Records from a data source:
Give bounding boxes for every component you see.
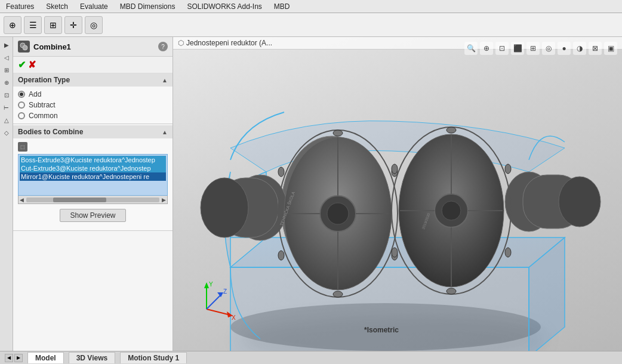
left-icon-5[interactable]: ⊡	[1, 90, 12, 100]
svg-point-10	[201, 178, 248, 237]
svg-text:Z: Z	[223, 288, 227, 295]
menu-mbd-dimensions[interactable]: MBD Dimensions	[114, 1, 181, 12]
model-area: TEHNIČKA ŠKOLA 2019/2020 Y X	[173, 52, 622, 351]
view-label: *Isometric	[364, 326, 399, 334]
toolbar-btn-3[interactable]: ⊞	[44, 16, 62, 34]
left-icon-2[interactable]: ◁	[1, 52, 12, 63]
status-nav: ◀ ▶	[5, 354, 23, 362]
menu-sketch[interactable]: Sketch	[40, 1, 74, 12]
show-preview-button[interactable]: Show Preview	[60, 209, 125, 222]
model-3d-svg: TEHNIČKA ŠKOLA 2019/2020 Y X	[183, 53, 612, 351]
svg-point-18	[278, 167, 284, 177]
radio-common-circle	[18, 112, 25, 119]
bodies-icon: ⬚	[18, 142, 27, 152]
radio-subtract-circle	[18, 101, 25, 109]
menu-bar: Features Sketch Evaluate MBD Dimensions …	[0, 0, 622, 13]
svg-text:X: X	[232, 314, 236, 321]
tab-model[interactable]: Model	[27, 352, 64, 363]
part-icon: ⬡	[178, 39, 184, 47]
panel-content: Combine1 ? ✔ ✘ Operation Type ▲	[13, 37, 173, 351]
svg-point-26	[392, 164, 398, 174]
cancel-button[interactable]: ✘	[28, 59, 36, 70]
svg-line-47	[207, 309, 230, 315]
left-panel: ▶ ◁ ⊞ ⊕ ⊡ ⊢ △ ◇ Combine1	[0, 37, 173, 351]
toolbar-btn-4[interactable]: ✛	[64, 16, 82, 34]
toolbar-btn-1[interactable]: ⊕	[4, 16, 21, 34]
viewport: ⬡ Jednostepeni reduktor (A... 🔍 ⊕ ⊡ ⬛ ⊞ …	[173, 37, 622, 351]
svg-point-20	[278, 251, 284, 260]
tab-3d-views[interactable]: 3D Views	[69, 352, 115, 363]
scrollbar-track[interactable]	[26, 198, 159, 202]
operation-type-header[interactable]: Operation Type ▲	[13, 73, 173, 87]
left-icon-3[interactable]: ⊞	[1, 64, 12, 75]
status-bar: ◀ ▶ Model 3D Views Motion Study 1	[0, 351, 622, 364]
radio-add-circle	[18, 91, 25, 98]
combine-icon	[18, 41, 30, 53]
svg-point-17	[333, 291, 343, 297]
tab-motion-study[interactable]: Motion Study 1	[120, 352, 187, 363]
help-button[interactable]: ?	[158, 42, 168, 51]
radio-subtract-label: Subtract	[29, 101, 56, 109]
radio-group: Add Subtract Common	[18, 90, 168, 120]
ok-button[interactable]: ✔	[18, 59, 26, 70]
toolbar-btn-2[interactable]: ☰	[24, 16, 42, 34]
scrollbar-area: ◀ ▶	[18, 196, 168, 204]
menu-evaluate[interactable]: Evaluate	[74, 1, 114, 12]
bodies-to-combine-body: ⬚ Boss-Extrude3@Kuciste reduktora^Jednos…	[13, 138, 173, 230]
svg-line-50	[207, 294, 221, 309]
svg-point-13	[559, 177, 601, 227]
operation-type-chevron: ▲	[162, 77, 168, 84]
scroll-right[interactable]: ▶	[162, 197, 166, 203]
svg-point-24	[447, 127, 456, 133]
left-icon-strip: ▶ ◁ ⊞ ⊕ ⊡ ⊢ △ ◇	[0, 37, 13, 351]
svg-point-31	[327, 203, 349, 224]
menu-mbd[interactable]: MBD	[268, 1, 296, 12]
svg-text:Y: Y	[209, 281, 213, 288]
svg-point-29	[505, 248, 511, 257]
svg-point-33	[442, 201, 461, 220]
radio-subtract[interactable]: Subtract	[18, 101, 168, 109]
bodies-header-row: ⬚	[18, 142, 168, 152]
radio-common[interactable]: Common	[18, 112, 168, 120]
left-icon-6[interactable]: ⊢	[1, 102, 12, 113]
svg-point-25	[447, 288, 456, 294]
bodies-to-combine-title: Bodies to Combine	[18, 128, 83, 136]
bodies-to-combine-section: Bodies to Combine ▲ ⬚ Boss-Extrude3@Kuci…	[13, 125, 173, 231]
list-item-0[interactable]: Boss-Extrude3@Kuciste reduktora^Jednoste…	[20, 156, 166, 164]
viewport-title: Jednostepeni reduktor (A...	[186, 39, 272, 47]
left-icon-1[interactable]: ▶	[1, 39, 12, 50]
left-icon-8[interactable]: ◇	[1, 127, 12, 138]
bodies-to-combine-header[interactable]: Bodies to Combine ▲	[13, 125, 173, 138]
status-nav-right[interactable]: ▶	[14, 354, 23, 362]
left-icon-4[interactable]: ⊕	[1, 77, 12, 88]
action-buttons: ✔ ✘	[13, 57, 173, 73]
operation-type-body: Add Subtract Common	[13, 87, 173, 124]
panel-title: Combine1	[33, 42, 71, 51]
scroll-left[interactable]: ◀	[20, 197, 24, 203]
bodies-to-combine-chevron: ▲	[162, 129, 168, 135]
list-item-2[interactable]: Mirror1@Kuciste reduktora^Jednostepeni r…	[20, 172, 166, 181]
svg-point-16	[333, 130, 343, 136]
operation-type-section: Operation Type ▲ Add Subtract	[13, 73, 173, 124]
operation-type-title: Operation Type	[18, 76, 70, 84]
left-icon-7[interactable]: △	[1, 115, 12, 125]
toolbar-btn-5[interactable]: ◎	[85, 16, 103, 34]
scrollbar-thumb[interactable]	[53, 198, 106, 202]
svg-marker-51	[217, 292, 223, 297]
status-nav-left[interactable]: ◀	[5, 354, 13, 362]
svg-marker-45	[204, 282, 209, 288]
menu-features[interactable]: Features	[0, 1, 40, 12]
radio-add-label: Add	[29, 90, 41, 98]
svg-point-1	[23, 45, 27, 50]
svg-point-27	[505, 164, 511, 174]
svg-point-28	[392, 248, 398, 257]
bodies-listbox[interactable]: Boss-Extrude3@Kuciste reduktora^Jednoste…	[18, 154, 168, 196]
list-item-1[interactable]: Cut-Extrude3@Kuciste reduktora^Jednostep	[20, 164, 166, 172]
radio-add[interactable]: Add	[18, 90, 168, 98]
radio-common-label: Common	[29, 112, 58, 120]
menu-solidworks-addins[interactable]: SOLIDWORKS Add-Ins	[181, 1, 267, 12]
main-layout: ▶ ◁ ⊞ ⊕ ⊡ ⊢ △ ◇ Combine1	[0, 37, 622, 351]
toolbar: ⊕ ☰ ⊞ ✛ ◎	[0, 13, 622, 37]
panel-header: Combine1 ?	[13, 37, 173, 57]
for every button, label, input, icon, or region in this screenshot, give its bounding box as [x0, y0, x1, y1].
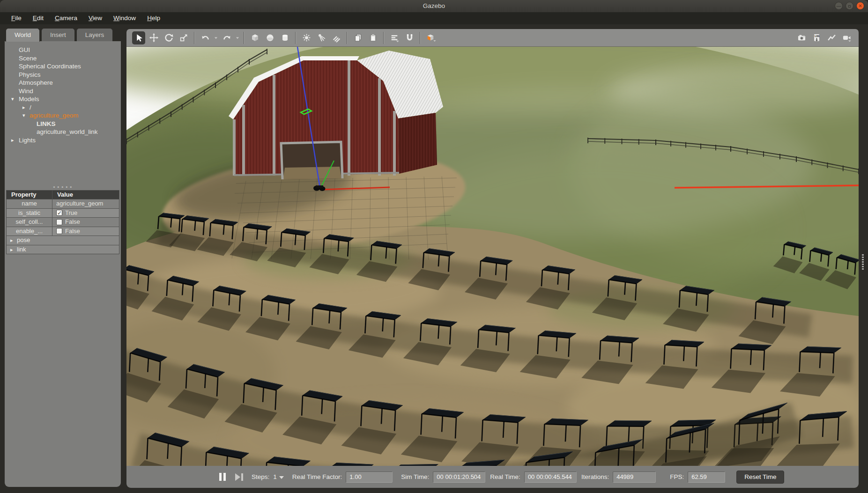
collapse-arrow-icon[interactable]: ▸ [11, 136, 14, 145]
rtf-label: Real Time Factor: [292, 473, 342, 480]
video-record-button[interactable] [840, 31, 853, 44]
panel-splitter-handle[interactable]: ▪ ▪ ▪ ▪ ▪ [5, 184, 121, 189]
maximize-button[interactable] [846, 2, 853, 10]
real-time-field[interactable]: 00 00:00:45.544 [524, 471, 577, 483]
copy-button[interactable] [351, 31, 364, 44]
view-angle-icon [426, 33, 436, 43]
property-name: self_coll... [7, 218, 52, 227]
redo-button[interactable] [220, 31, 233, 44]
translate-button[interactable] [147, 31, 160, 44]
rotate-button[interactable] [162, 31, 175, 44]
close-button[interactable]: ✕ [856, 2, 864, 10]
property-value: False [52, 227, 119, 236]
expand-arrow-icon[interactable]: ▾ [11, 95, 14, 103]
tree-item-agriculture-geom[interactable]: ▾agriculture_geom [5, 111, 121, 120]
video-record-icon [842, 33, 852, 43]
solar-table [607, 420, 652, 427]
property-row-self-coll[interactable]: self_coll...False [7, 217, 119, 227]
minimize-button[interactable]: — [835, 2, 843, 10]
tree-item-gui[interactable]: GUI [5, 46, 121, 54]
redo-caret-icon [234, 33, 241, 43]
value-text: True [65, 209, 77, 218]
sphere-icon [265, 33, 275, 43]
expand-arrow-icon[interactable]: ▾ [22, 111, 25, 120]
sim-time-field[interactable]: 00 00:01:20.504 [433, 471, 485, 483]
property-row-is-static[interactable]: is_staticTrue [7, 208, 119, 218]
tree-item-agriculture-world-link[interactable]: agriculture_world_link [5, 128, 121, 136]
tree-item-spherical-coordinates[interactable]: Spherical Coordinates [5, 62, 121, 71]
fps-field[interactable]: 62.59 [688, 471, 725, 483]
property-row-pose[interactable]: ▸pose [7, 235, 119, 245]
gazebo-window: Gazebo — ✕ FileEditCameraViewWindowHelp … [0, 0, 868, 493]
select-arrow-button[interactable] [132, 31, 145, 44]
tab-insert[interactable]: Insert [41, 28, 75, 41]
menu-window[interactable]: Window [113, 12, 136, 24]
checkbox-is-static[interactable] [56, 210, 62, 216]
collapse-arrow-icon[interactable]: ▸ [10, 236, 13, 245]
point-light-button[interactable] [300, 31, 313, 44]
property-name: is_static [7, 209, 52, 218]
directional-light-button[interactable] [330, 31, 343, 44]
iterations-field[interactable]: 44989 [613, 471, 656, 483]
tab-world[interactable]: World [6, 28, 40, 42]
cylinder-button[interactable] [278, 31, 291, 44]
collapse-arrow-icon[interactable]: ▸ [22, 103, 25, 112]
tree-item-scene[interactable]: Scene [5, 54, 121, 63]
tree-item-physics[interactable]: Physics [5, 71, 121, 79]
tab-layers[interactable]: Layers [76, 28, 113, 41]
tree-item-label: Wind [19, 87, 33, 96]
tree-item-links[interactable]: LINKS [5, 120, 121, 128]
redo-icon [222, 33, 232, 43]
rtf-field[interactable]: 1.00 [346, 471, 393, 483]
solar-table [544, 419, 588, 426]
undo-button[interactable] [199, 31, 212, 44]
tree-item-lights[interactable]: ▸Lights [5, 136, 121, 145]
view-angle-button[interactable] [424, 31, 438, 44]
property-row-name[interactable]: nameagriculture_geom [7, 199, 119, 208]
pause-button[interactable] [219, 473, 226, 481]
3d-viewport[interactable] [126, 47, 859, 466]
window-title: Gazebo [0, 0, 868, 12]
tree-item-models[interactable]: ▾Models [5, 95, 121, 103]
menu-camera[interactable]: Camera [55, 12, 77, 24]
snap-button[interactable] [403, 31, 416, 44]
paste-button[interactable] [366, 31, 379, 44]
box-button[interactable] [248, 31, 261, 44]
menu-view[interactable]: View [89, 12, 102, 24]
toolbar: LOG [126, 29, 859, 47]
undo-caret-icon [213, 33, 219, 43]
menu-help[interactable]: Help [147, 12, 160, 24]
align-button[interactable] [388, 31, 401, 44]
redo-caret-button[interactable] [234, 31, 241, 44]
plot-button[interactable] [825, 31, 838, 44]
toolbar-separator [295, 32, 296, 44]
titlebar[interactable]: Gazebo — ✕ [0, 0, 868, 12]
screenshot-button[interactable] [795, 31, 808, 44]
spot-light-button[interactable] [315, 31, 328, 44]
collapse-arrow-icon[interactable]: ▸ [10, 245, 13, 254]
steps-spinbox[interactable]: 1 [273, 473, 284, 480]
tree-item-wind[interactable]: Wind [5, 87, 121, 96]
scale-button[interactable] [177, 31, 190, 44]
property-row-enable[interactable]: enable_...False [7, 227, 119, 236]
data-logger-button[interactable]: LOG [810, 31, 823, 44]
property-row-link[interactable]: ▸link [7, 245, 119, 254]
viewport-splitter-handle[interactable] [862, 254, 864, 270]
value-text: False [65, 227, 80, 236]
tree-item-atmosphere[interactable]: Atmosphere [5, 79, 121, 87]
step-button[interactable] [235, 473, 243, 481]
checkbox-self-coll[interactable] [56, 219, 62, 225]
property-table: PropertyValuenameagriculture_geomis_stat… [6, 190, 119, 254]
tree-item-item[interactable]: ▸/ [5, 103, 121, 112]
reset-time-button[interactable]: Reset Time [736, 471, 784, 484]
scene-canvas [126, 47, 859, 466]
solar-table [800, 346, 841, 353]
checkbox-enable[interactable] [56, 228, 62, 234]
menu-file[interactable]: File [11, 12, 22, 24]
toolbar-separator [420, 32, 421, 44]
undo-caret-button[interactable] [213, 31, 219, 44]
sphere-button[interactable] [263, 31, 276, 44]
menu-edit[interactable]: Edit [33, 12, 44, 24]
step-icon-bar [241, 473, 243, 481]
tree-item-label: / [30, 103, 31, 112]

EXERCISE AIM: Find the word "caret" in the records and pull out each line that has it.

ANSWER BELOW:
redo-caret-icon [234, 33, 241, 43]
undo-caret-icon [213, 33, 219, 43]
redo-caret-button[interactable] [234, 31, 241, 44]
undo-caret-button[interactable] [213, 31, 219, 44]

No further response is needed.